Would climate change have greater urgency in the public mind if we started talking more about adaptation? I realize many climate advocates fear that such a discussion is a slippery slope to non-action. But it needn't be. In fact, I believe that more stories and chatter about the growing humanitarian concerns of near-term climate change fallout would help make climate change less abstract to people. That said, it seems the lines of debate are already forming somewhere between this story from Reuters:
Climate change kills about 315,000 people a year through hunger, sickness and weather disasters, and the annual death toll is expected to rise to half a million by 2030, a report said on Friday.
And this UN dispatch from Mozambique:
A detailed study of the effects of climate change on Mozambique has confirmed what many experts feared: unless immediate action is taken, the country will be overwhelmed by the impacts of cyclones, floods, droughts and disease outbreaks.

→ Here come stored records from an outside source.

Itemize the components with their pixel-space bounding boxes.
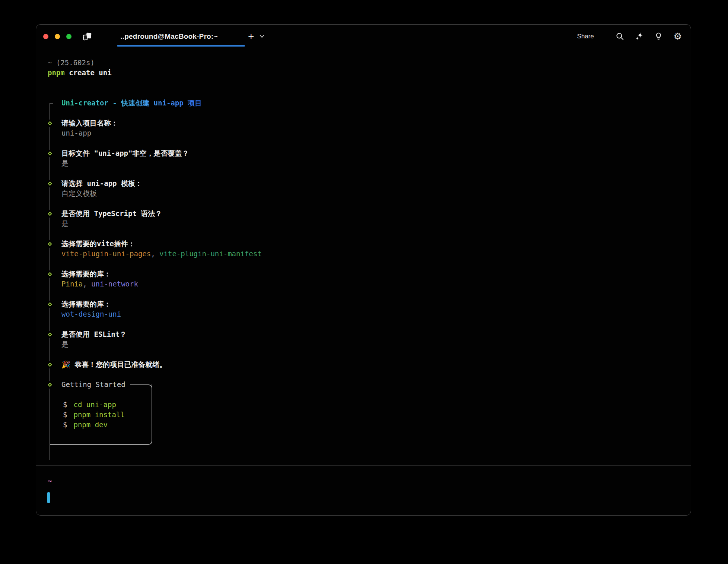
step-diamond-icon (47, 120, 53, 127)
step-diamond-icon (47, 210, 53, 218)
blank (36, 138, 691, 148)
lightbulb-icon[interactable] (654, 32, 663, 41)
zoom-button[interactable] (66, 34, 71, 39)
blank (36, 88, 691, 98)
step-diamond-icon (47, 331, 53, 338)
answer-text: 自定义模板 (61, 189, 97, 197)
terminal-input-block[interactable]: ~ (36, 466, 691, 515)
blank (36, 199, 691, 209)
panes-icon-front (83, 34, 88, 40)
answer-text: , (151, 250, 159, 258)
chevron-down-icon[interactable] (259, 34, 265, 38)
getting-started-command: $pnpm install (36, 410, 691, 420)
command-text: cd uni-app (73, 400, 116, 409)
step-diamond-icon (47, 381, 53, 389)
wizard-question: 是否使用 ESLint？ (36, 329, 691, 339)
wizard-answer: Pinia, uni-network (36, 279, 691, 289)
question-text: 目标文件 "uni-app"非空，是否覆盖？ (61, 149, 189, 157)
wizard-answer: 是 (36, 158, 691, 168)
wizard-title: Uni-creator - 快速创建 uni-app 项目 (61, 99, 202, 107)
wizard-question: 是否使用 TypeScript 语法？ (36, 209, 691, 219)
minimize-button[interactable] (55, 34, 60, 39)
command-meta-line: ~ (25.602s) (36, 58, 691, 68)
wizard-question: 目标文件 "uni-app"非空，是否覆盖？ (36, 148, 691, 158)
blank (36, 78, 691, 88)
command-text: pnpm install (73, 411, 124, 419)
wizard-answer: wot-design-uni (36, 309, 691, 319)
question-text: 请选择 uni-app 模板： (61, 179, 142, 187)
step-diamond-icon (47, 150, 53, 157)
prompt-cwd: ~ (48, 476, 52, 485)
answer-text: vite-plugin-uni-manifest (159, 250, 262, 258)
terminal-window: ..pedround@MacBook-Pro:~ + Share ⚙ (36, 24, 691, 516)
blank (36, 390, 691, 400)
dollar-sign: $ (63, 421, 67, 429)
wizard-question: 选择需要的库： (36, 269, 691, 279)
command-text: pnpm dev (73, 421, 108, 429)
wizard-intro: Uni-creator - 快速创建 uni-app 项目 (36, 98, 691, 108)
tab-title: ..pedround@MacBook-Pro:~ (120, 32, 217, 41)
close-button[interactable] (43, 34, 48, 39)
terminal-output[interactable]: ~ (25.602s)pnpm create uniUni-creator - … (36, 48, 691, 465)
wizard-answer: uni-app (36, 128, 691, 138)
wizard-answer: 自定义模板 (36, 188, 691, 199)
command-cwd: ~ (48, 58, 56, 67)
answer-text: vite-plugin-uni-pages (61, 250, 151, 258)
answer-text: wot-design-uni (61, 310, 121, 318)
ai-sparkles-icon[interactable] (634, 32, 644, 41)
wizard-question: 请输入项目名称： (36, 118, 691, 128)
step-diamond-icon (47, 361, 53, 368)
blank (36, 450, 691, 460)
blank (36, 440, 691, 450)
answer-text: , (83, 280, 91, 288)
blank (36, 349, 691, 359)
blank (36, 108, 691, 118)
answer-text: uni-network (91, 280, 138, 288)
titlebar: ..pedround@MacBook-Pro:~ + Share ⚙ (36, 25, 691, 48)
terminal-rows: ~ (25.602s)pnpm create uniUni-creator - … (36, 58, 691, 460)
tab-active[interactable]: ..pedround@MacBook-Pro:~ (101, 25, 238, 48)
answer-text: uni-app (61, 129, 91, 137)
answer-text: Pinia (61, 280, 83, 288)
command-duration: (25.602s) (56, 58, 95, 67)
window-controls (43, 34, 71, 39)
blank (36, 259, 691, 269)
gear-icon[interactable]: ⚙ (673, 32, 683, 41)
outro-text: 🎉 恭喜！您的项目已准备就绪。 (61, 360, 166, 368)
wizard-answer: 是 (36, 339, 691, 349)
command-token: pnpm (48, 69, 65, 77)
command-token: create uni (65, 69, 112, 77)
getting-started-command: $cd uni-app (36, 400, 691, 410)
search-icon[interactable] (615, 32, 624, 41)
new-tab-button[interactable]: + (248, 31, 254, 42)
question-text: 选择需要的库： (61, 300, 111, 308)
dollar-sign: $ (63, 411, 67, 419)
blank (36, 289, 691, 299)
getting-started-command: $pnpm dev (36, 420, 691, 430)
blank (36, 168, 691, 178)
blank (36, 319, 691, 329)
blank (36, 370, 691, 380)
getting-started-title: Getting Started (36, 380, 691, 390)
gear-glyph: ⚙ (674, 32, 682, 41)
share-button[interactable]: Share (577, 33, 594, 40)
wizard-question: 请选择 uni-app 模板： (36, 178, 691, 188)
wizard-question: 选择需要的vite插件： (36, 239, 691, 249)
prompt-cwd-line: ~ (48, 476, 691, 485)
question-text: 选择需要的库： (61, 270, 111, 278)
answer-text: 是 (61, 219, 69, 228)
wizard-answer: vite-plugin-uni-pages, vite-plugin-uni-m… (36, 249, 691, 259)
question-text: 是否使用 TypeScript 语法？ (61, 209, 162, 218)
text-cursor (47, 492, 50, 503)
wizard-answer: 是 (36, 219, 691, 229)
answer-text: 是 (61, 159, 69, 167)
step-diamond-icon (47, 180, 53, 187)
step-diamond-icon (47, 301, 53, 308)
blank (36, 430, 691, 440)
dollar-sign: $ (63, 400, 67, 409)
getting-started-label: Getting Started (61, 380, 130, 390)
panes-icon[interactable] (83, 33, 92, 40)
step-diamond-icon (47, 240, 53, 248)
wizard-question: 选择需要的库： (36, 299, 691, 309)
question-text: 是否使用 ESLint？ (61, 330, 127, 338)
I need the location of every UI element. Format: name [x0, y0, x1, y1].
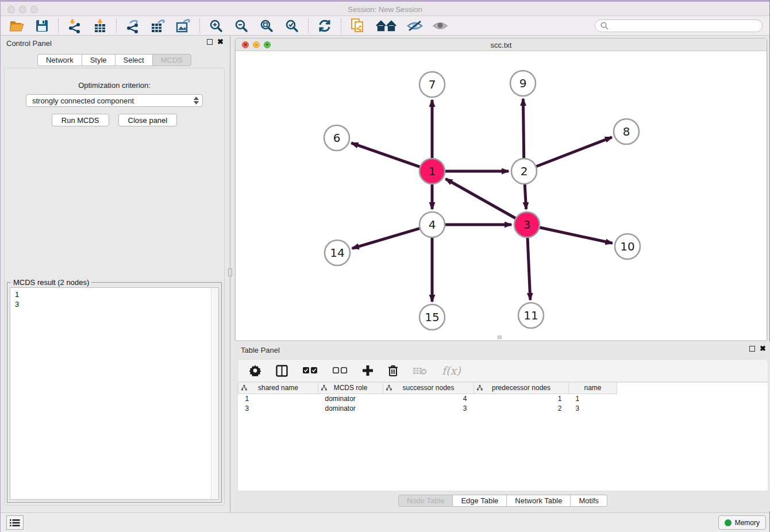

There are obvious problems with both storylines. The former is based on a new report by the Global Humanitarian Forum, which in today's NYT, Roger Pielke Jr. calls a "methodological embarrasment." At Prometheus, Pielke expands on why he believes the report will end up being counterproductive. In short, he asserts:
The report will harm the cause for action on both climate change and disasters because it is so deeply flawed.
As for the Mozambique story, I wonder how it will be possible to distinguish between natural weather disasters and those caused by climate change. When is a cyclone or drought triggered by climate change and when is it a naturally ocurring event? As for global warming-induced disease outbreaks, that is a totally legitimate concern. As a recent lancet editorial pointed out,
there is a massive gap in information, an astonishing lack of knowledge about how we should respond to the negative health effects of climate change.
Somehow, I doubt the new report from the Global Humanitarian Forum is what Lancet had in mind. In the absence of solid data and better assessment, it seems the simplistic disaster storyline will prevail for some time.